■ WHAT THIS TASK INVOLVES: Quote exactly and only this range of lines in the data below: the line that holds "Mundo (14, 1661)" to the line that holds "個人情報保護方針 (94, 2563)", both included.

■ PROVIDED DATA:
■ ■ ■
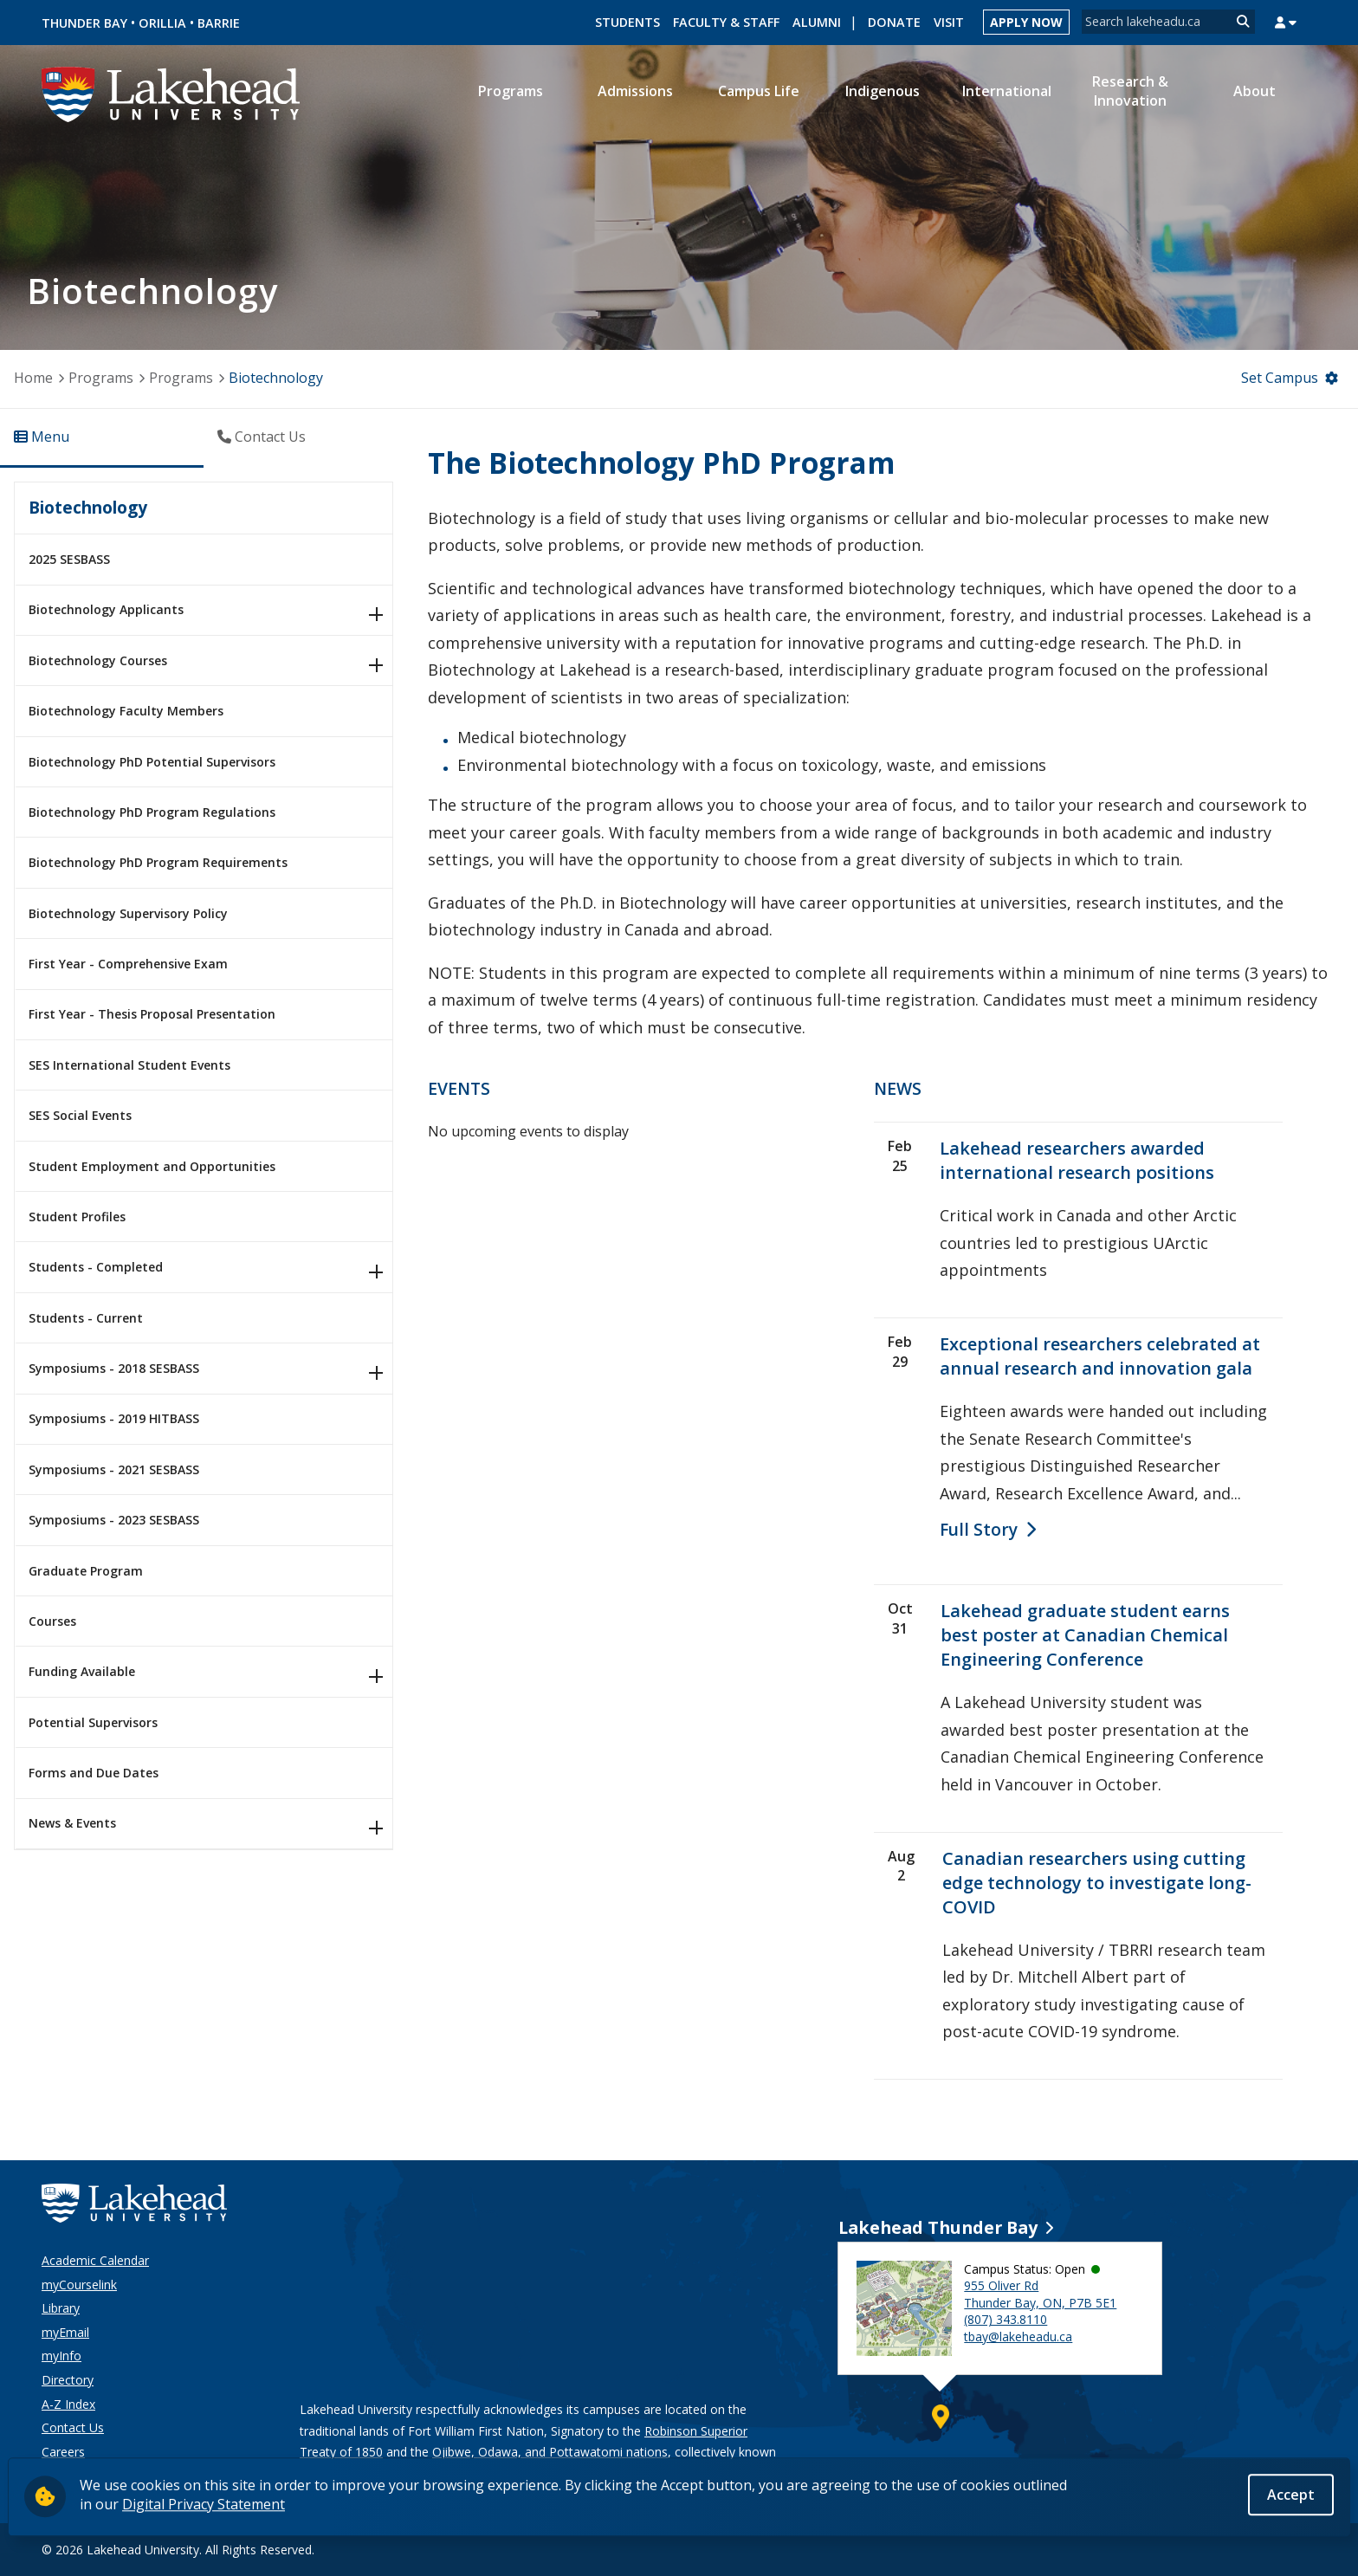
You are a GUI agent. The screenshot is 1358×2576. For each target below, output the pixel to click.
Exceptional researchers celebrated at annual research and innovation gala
■ ■ ■
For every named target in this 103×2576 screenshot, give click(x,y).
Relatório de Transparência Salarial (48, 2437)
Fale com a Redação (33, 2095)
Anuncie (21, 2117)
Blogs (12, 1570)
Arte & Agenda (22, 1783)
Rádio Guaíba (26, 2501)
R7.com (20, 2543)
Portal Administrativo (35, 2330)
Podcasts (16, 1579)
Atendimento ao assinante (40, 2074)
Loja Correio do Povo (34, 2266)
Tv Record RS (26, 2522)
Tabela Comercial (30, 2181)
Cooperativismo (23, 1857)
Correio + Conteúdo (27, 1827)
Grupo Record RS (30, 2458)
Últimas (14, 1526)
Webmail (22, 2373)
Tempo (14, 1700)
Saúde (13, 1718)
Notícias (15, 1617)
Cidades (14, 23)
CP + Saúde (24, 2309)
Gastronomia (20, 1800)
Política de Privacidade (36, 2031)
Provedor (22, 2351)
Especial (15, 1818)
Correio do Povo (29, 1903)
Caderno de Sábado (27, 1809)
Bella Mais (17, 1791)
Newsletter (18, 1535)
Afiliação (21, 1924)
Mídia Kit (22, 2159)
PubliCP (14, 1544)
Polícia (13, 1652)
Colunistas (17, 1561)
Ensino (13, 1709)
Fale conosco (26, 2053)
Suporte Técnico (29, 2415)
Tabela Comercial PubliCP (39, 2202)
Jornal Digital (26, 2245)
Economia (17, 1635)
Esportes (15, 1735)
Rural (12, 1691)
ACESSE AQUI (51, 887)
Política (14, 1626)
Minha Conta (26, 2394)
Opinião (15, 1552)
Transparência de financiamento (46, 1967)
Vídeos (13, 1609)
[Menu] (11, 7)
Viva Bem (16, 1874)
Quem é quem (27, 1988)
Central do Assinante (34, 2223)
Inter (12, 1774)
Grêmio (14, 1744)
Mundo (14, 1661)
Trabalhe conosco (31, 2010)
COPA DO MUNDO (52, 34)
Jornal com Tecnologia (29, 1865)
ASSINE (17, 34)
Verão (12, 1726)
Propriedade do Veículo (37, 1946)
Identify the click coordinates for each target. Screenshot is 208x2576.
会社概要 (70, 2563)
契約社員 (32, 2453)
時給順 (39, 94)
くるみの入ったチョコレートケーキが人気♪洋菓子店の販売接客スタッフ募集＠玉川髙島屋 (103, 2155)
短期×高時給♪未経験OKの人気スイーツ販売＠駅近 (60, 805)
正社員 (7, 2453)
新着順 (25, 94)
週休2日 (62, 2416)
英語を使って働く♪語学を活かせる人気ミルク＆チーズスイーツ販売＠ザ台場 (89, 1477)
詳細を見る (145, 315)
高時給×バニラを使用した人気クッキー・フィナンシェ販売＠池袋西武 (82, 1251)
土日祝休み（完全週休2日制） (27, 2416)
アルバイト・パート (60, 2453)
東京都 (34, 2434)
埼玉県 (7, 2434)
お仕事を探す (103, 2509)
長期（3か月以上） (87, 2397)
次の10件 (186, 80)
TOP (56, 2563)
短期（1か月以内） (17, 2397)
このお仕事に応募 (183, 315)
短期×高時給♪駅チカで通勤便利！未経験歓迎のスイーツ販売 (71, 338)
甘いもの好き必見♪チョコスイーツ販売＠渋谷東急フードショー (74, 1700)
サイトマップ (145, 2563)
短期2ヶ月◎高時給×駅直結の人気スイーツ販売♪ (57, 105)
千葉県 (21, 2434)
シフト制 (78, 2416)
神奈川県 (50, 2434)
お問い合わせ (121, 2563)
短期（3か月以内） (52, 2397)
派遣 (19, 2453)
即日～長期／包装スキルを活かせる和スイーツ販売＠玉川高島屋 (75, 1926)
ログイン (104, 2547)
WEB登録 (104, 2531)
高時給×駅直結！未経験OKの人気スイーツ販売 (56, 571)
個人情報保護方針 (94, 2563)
■ ■ ■
■ SOLUTION:
Mundo (14, 1661)
Trabalhe conosco (31, 2010)
COPA DO MUNDO (52, 34)
Jornal com Tecnologia (29, 1865)
ASSINE (17, 34)
Verão (12, 1726)
Propriedade do Veículo (37, 1946)
Identify the click coordinates for each target. Screenshot is 208x2576.
会社概要 (70, 2563)
契約社員 (32, 2453)
時給順 (39, 94)
くるみの入ったチョコレートケーキが人気♪洋菓子店の販売接客スタッフ募集＠玉川髙島屋 (103, 2155)
短期×高時給♪未経験OKの人気スイーツ販売＠駅近 (60, 805)
正社員 (7, 2453)
新着順 (25, 94)
週休2日 (62, 2416)
英語を使って働く♪語学を活かせる人気ミルク＆チーズスイーツ販売＠ザ台場 (89, 1477)
詳細を見る (145, 315)
高時給×バニラを使用した人気クッキー・フィナンシェ販売＠池袋西武 (82, 1251)
土日祝休み（完全週休2日制） (27, 2416)
アルバイト・パート (60, 2453)
東京都 (34, 2434)
埼玉県 (7, 2434)
お仕事を探す (103, 2509)
長期（3か月以上） (87, 2397)
次の10件 (186, 80)
TOP (56, 2563)
短期（1か月以内） (17, 2397)
このお仕事に応募 (183, 315)
短期×高時給♪駅チカで通勤便利！未経験歓迎のスイーツ販売 (71, 338)
甘いもの好き必見♪チョコスイーツ販売＠渋谷東急フードショー (74, 1700)
サイトマップ (145, 2563)
短期2ヶ月◎高時給×駅直結の人気スイーツ販売♪ (57, 105)
千葉県 (21, 2434)
シフト制 (78, 2416)
神奈川県 (50, 2434)
お問い合わせ (121, 2563)
短期（3か月以内） (52, 2397)
派遣 (19, 2453)
即日～長期／包装スキルを活かせる和スイーツ販売＠玉川高島屋 (75, 1926)
ログイン (104, 2547)
WEB登録 (104, 2531)
高時給×駅直結！未経験OKの人気スイーツ販売 (56, 571)
個人情報保護方針 (94, 2563)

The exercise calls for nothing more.